Work item
Count lines, not occurrences: report how many lines in the records hold the string "each", and nothing else.

»»

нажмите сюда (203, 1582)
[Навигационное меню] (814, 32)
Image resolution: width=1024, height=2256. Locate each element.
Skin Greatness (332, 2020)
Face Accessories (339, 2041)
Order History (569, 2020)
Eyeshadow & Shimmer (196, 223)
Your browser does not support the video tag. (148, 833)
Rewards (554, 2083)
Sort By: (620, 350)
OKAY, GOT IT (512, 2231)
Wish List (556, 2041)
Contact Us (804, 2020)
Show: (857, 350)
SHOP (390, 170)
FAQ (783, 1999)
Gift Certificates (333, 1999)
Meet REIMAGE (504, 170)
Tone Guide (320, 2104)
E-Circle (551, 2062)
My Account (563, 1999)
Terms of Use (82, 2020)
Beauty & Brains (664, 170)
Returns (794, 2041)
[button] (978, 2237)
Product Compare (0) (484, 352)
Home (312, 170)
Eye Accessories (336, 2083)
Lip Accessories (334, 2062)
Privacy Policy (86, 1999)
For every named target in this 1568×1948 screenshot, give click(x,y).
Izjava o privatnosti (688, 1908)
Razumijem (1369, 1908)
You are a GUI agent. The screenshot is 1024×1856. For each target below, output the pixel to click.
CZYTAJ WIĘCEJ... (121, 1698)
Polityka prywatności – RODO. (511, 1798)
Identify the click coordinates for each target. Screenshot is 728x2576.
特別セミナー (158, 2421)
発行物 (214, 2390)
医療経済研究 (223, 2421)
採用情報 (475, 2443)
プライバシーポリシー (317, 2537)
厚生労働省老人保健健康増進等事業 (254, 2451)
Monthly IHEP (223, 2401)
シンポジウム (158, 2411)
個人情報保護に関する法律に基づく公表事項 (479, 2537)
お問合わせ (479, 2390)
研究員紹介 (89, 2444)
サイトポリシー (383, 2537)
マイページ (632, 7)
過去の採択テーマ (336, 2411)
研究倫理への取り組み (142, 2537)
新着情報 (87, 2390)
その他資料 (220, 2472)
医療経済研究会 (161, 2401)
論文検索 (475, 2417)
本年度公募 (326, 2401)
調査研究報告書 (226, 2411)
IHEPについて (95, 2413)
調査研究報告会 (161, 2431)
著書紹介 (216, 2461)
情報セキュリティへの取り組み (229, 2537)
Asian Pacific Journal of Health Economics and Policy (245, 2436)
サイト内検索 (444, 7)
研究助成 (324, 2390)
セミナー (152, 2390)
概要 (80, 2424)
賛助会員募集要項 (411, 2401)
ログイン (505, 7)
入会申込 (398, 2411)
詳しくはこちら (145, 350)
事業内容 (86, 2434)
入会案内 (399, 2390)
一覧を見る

««

Result
3